Nachdem im Verlauf der letzten Jahre die Inflation die Kaufkraft der Arbeiter:innen in Deutschland schon erheblich gemindert hat, werden nun auch die Gaspreise wieder teurer. Die gesamte Wirtschaftskrise mitsamt der kapitalistischen Umverteilung von unten nach oben wirkt sich dermaßen auf die Arbeiter:innen aus, dass Proteste und Streiks immer häufiger auf der Tagesordnung stehen.
Die Wiederanhebung der Mehrwertsteuer auf 19 Prozent steht zum 1. April an. Sie wurde im Zuge des russischen Angriffs auf die Ukraine und der damit einhergehenden Energiekrise 2022 auf 7 Prozent gesenkt. Von vornherein war allerdings geplant, sie am 1. April 2024 wieder zu erhöhen. Laut dem Vergleichsportal „Verivox” habe diese Maßnahme eine drei- bis vierköpfige Familie um durchschnittlich 426 Euro jährlich bei den Heizkosten entlastet.

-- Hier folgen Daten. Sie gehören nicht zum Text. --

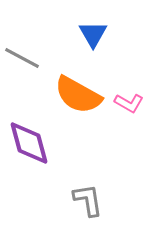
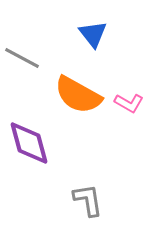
blue triangle: rotated 8 degrees counterclockwise
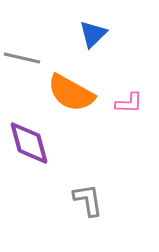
blue triangle: rotated 24 degrees clockwise
gray line: rotated 15 degrees counterclockwise
orange semicircle: moved 7 px left, 2 px up
pink L-shape: rotated 28 degrees counterclockwise
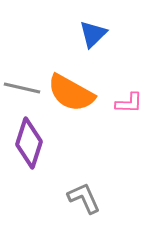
gray line: moved 30 px down
purple diamond: rotated 33 degrees clockwise
gray L-shape: moved 4 px left, 2 px up; rotated 15 degrees counterclockwise
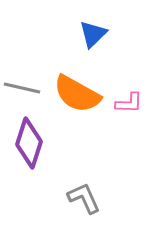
orange semicircle: moved 6 px right, 1 px down
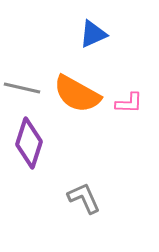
blue triangle: rotated 20 degrees clockwise
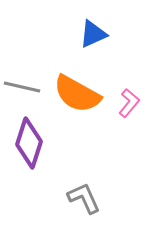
gray line: moved 1 px up
pink L-shape: rotated 52 degrees counterclockwise
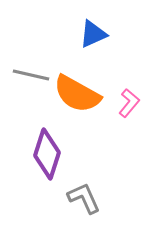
gray line: moved 9 px right, 12 px up
purple diamond: moved 18 px right, 11 px down
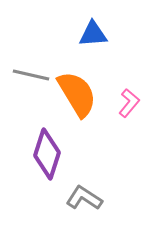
blue triangle: rotated 20 degrees clockwise
orange semicircle: rotated 150 degrees counterclockwise
gray L-shape: rotated 33 degrees counterclockwise
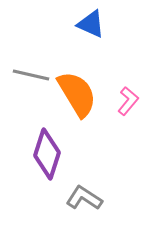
blue triangle: moved 2 px left, 10 px up; rotated 28 degrees clockwise
pink L-shape: moved 1 px left, 2 px up
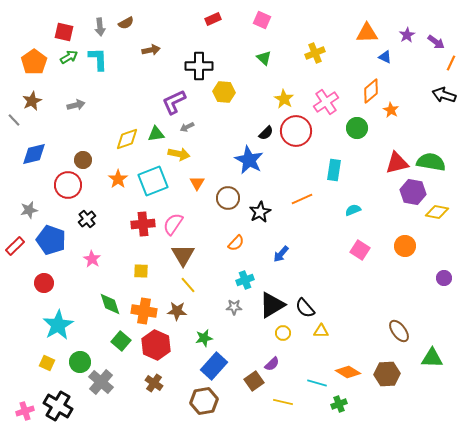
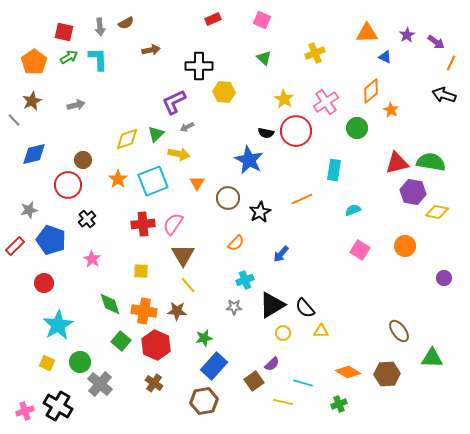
black semicircle at (266, 133): rotated 56 degrees clockwise
green triangle at (156, 134): rotated 36 degrees counterclockwise
gray cross at (101, 382): moved 1 px left, 2 px down
cyan line at (317, 383): moved 14 px left
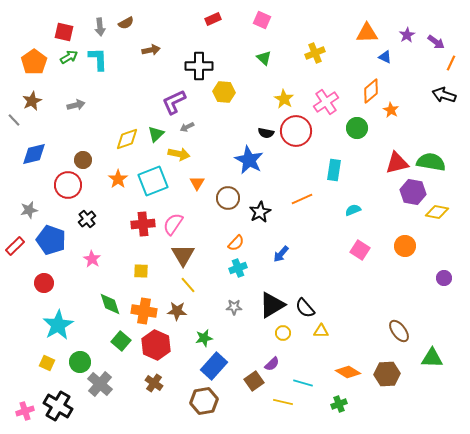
cyan cross at (245, 280): moved 7 px left, 12 px up
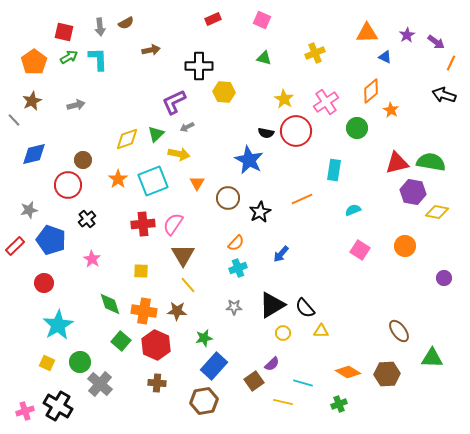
green triangle at (264, 58): rotated 28 degrees counterclockwise
brown cross at (154, 383): moved 3 px right; rotated 30 degrees counterclockwise
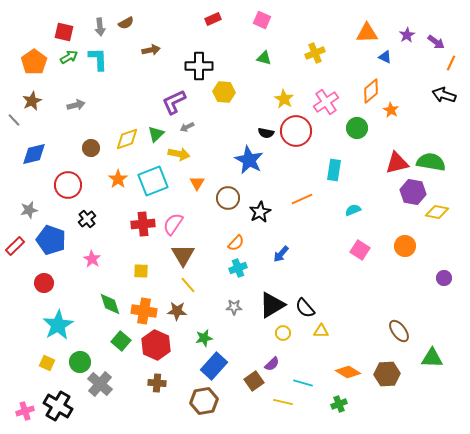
brown circle at (83, 160): moved 8 px right, 12 px up
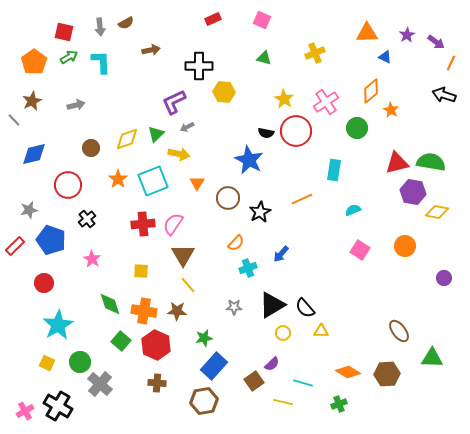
cyan L-shape at (98, 59): moved 3 px right, 3 px down
cyan cross at (238, 268): moved 10 px right
pink cross at (25, 411): rotated 12 degrees counterclockwise
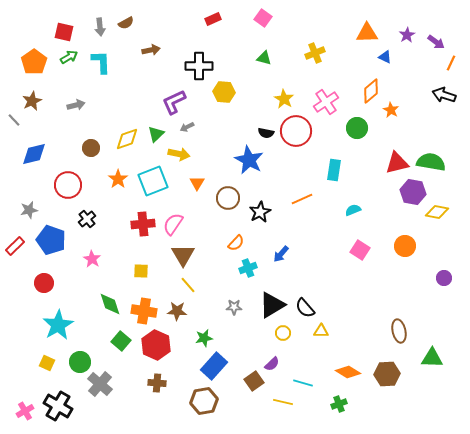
pink square at (262, 20): moved 1 px right, 2 px up; rotated 12 degrees clockwise
brown ellipse at (399, 331): rotated 25 degrees clockwise
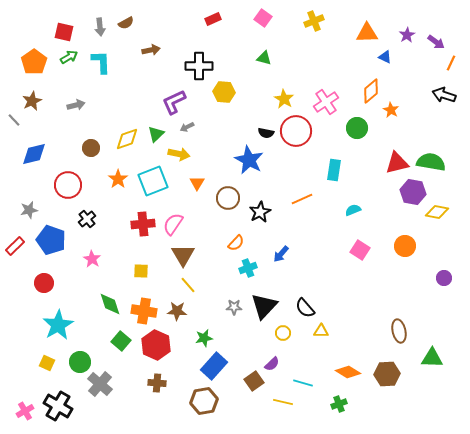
yellow cross at (315, 53): moved 1 px left, 32 px up
black triangle at (272, 305): moved 8 px left, 1 px down; rotated 16 degrees counterclockwise
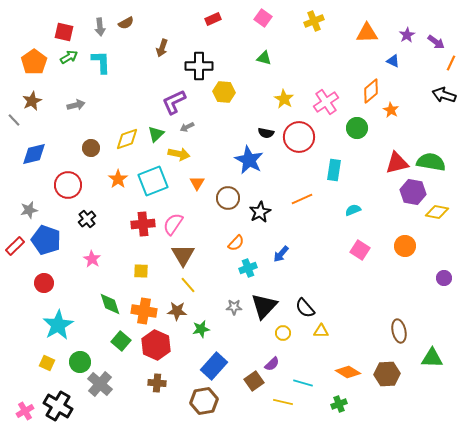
brown arrow at (151, 50): moved 11 px right, 2 px up; rotated 120 degrees clockwise
blue triangle at (385, 57): moved 8 px right, 4 px down
red circle at (296, 131): moved 3 px right, 6 px down
blue pentagon at (51, 240): moved 5 px left
green star at (204, 338): moved 3 px left, 9 px up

Die Erhöhung wird bei einer ebenso großen Familie nun zu Extrakosten von 220 Euro jährlich und bei der Grundversorgung von 291 Euro pro Jahr sorgen. Die Grundversorgung sei im Vergleich zu den günstigen Gastarifen derzeit „im Schnitt doppelt so teuer“, sagt Thorsten Storck, Energieexperte bei Verivox. Dem Vergleichsportal zufolge wird der durchschnittliche Gaspreis von 9,8 Cent pro Kilowattstunde auf 10,9 Cent ansteigen, was die Heizkosten bei Gas um 11 Prozent steigen lässt.
Wiederanhebung laut bürgerlicher Wirtschaft und Politik vertretbar
Begründet wird diese Lastenerhöhung gegenüber den Arbeiter:innen zum einen mit den zuletzt gesunkenen Gas-Preisen. Laut Kerstin Andreae, Hauptgeschäftsführerin des „Bundesverbands der Energie- und Wasserwirtschaft”, sei es deshalb nun vertretbar, dieses Entlastungsinstrument auslaufen zu lassen.
Zum anderen hatte u.a. Finanzminister Christian Lindner (FDP) schon zum Jahreswechsel wieder die volle Steuer gefordert, da der deutsche Staat in den letzten drei Monaten 2,1 Milliarden Euro für die Weiterführung der Senkung hinblättern musste, so ein Sprecher des Finanzministeriums.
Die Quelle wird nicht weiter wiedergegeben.